А если он равнодушно, походя, заявляет: «Убью», — это говорит о серьезности его намерений.
Алена провертелась в кровати всю ночь, ей было тревожно, на душе скребли даже не кошки, а львы. На следующий день у них в группе отменили немецкий, а в учебной части студентам объяснили, что Ольга Марковна в связи со смертью любимого мужа и дорогой свекрови взяла отпуск.
Больше Алена с Ольгой не встречались. «Немка» уволилась, она ни разу не позвонила девушке, которая протянула ей руку помощи, просто исчезла из ее жизни, попользовалась и бросила. Алена не предпринимала никаких попыток наладить контакт с коварной подругой, она обиделась на Ольгу. Значит, когда ей было плохо, то Алена годилась ей в наперсницы, а стоило ситуации разрешиться, хоть и столь трагичным образом, как милая подруженька мигом отвернулась в сторону. Пусть живет, как может.
А потом исчезла Ирина. И вот с тех пор Алену терзают сомнения: а не причастна ли к таинственной пропаже Медведевой Ольга Марковна?
— Почему же вы не рассказали об этой истории в милиции? — удивился я.

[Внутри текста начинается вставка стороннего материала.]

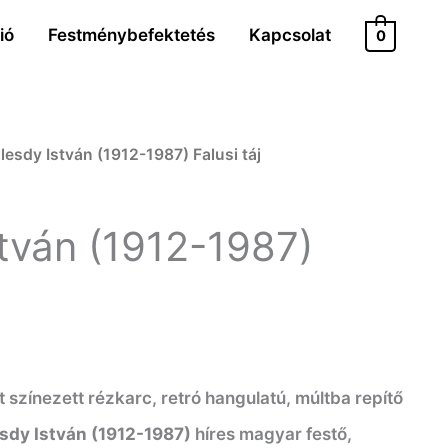
ió
Festménybefektetés
Kapcsolat
0
lesdy István (1912-1987) Falusi táj
stván (1912-1987)
 színezett rézkarc, retró hangulatú, múltba repítő
sdy István (1912-1987)
híres magyar festő,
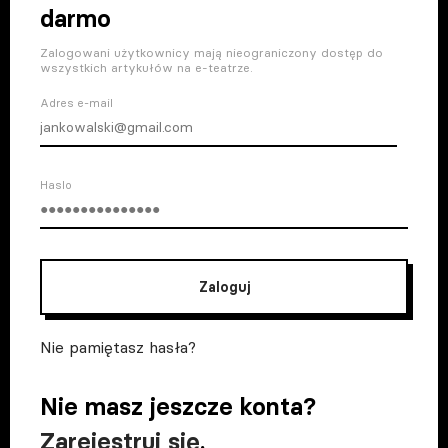
darmo
Zalogowani użytkownicy mają nieograniczony dostęp do
wszystkich artykułów na e-teatrze.
Adres e-mail
Haslo
Zaloguj
Nie pamiętasz hasła?
Nie masz jeszcze konta?
Zarejestruj się
.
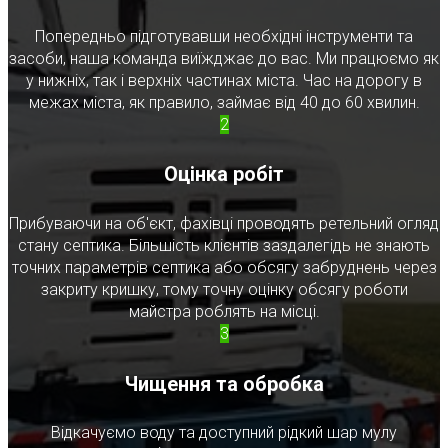
Попередньо підготувавши необхідні інструменти та
засоби, наша команда виїжджає до вас. Ми працюємо як
у нижніх, так і верхніх частинах міста. Час на дорогу в
межах міста, як правило, займає від 40 до 60 хвилин.
2
Оцінка робіт
Прибуваючи на об'єкт, фахівці проводять ретельний огляд
стану септика. Більшість клієнтів заздалегідь не знають
точних параметрів септика або обсягу забруднень через
закриту кришку, тому точну оцінку обсягу роботи
майстра роблять на місці.
3
Чищення та обробка
Відкачуємо воду та доступний рідкий шар мулу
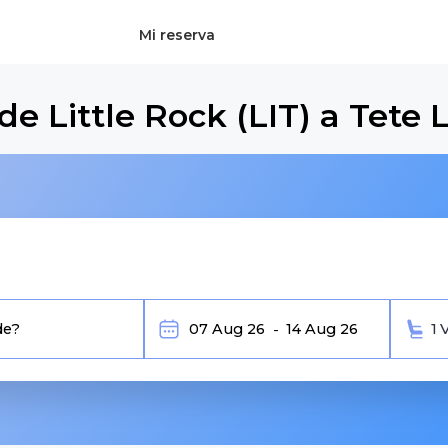
Mi reserva
e Little Rock (LIT) a Tete 
1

— А нас никто ни о чем не спрашивал, — тихо пояснила Алена, размазывая чайной ложечкой остатки пены капуччино, — никто из милиции не приходил, просто Алла Федоровна из учебной части объявила: «Ира Медведева пропала. Сколько раз вам, девочки, говорить: ведите себя осторожно, в городе полно маньяков!»

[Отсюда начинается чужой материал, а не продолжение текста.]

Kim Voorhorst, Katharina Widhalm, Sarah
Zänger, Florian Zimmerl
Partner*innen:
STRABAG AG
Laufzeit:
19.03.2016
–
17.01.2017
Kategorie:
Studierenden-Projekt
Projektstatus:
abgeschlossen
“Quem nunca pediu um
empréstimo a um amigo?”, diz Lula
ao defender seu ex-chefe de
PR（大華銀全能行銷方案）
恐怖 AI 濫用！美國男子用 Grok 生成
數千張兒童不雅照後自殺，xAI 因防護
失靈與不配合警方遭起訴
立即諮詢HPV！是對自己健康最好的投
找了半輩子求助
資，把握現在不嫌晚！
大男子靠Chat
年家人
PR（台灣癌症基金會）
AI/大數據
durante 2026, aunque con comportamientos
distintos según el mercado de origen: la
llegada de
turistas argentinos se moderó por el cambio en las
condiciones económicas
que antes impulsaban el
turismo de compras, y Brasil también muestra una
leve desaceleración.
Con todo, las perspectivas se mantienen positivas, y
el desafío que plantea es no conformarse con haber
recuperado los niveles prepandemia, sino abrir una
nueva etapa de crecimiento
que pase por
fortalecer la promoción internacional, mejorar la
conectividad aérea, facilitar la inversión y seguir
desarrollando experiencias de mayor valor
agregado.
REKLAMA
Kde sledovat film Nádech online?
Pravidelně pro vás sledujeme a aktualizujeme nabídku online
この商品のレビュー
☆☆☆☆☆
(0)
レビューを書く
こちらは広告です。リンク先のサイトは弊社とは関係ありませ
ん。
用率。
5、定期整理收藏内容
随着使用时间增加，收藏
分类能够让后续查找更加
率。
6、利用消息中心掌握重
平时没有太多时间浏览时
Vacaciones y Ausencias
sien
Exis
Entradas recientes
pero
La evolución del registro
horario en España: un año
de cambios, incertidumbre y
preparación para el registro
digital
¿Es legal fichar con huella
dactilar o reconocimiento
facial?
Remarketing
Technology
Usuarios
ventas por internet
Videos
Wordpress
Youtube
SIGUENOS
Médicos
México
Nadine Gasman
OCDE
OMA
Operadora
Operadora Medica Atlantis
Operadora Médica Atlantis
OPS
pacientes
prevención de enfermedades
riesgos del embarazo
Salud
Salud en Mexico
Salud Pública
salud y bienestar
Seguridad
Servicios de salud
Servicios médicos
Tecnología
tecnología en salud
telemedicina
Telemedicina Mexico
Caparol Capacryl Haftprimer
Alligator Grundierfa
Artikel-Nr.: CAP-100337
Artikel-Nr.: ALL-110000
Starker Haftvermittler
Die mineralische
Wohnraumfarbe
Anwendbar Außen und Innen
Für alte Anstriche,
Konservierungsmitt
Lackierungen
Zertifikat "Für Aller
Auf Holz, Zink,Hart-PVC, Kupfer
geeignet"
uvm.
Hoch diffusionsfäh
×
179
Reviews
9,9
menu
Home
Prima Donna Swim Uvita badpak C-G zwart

— Дайте мне телефон Ольги, — попросил я.
Алена насупилась.
— Я его не знаю.
— Да? В самом деле?
— Нет, точно. Вот адрес могу сказать.
Я кивнул:
— Диктуйте!
Алена продиктовала и попросила:
— Пожалуйста, не говорите Ольге, что я вам обо всем рассказала.
— Ладно, — пообещал я, — хотя она сама догадается об источнике информации. Кстати, последний вопрос. Катя Короткова — хороший человек?
— Это кто? — удивилась Алена.
— Вы разве не знаете Катю?
— Какую?
— Сестру Ирины.
— Нет.
— Но она, насколько я понял, тоже учится в УПИ.
— Первый раз слышу, что у Ирины есть сестра.
— Вы же сами пару минут назад сказали, что выяснили: квартиру в Одинцове снимала Катя Короткова.
Алена кивнула:
— Ага. А когда я Ирку увидела, сразу поняла: это ложь, Ира просто назвалась Катей, может, взяла у нее паспорт!
Я купил студентке кофе и, оставив Алену в забегаловке наслаждаться напитком, вернулся в институт.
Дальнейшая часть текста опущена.